In the Spring of 2020, Michigan City Forestry will be planting 200 hundred new trees from the following native species. Look out for the trees and they will take care of you too.

American Beech

American Beech is a sturdy, densely canopied tree with simple alternate leaves with sharp, incurved teeth on the margins. It provides a lovely golden bronze fall color and produces edible beechnuts, which are important sources of food for local birds, chipmunks, and squirrels. Beech trees can grow to heights of 70ft or more, and live over 300 years.

American Hornbeam

The American Hornbeam is a native forest understory tree. New leaves emerge reddish-purple, before turning green over the warmer months and finally orange-red in the fall, providing a kaleidoscope of color year round. Growing to heights of 25-40 feet, it features alternate oblong leaves with serrated edges that turn bright red, scarlet, and orange in the fall.

Bur Oak

The Bur Oak is a hardy native species populating our Lake Michigan dunes landscape. It can grow to over 70 feet tall with a crown spread of up to 80 feet. It offers dense shade, is pollution and heat tolerant, and produces large acorns that serve as preferred food for wood ducks, wild turkeys, white tailed deer, rabbits, mice, and squirrels.

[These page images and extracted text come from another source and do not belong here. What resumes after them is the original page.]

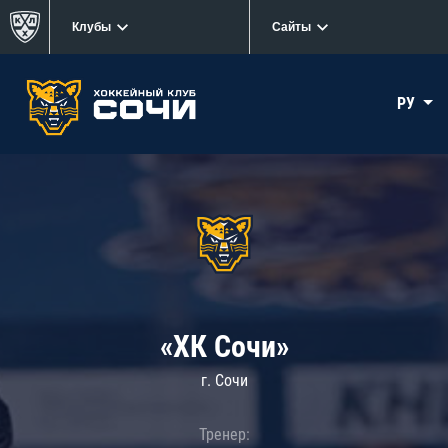
Клубы
Сайты
РУ
«ХК Сочи»
г. Сочи
Тренер:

Recently designated as the 2020 Urban Tree of the Year by the Society of Municipal Arborists, the Hackberry is defined by its light gray, raised, corky bark and simple, alternate light green leaves. A tough tree, tolerant of a variety of soil types and moisture conditions, it is valued by wildlife for its small berry-like fruits called “drupes.” Growing to heights of up to 100 feet in ideal conditions, it is considered both a shade and an ornamental tree.

Pin Oak

The Pin Oak is a fast growing oak tree reaching heights of 70 feet with a crown spread of up to 40 feet. Its distinctive branching pattern, in which the upper branches are upright, middle branches are horizontal, and lower branches slant gracefully toward the ground, make it easily identifiable even in winter. It provides stunning scarlet and bronze fall color, and its acorns are eaten by many songbirds, wild turkeys, white-tailed deer, squirrels, and ducks.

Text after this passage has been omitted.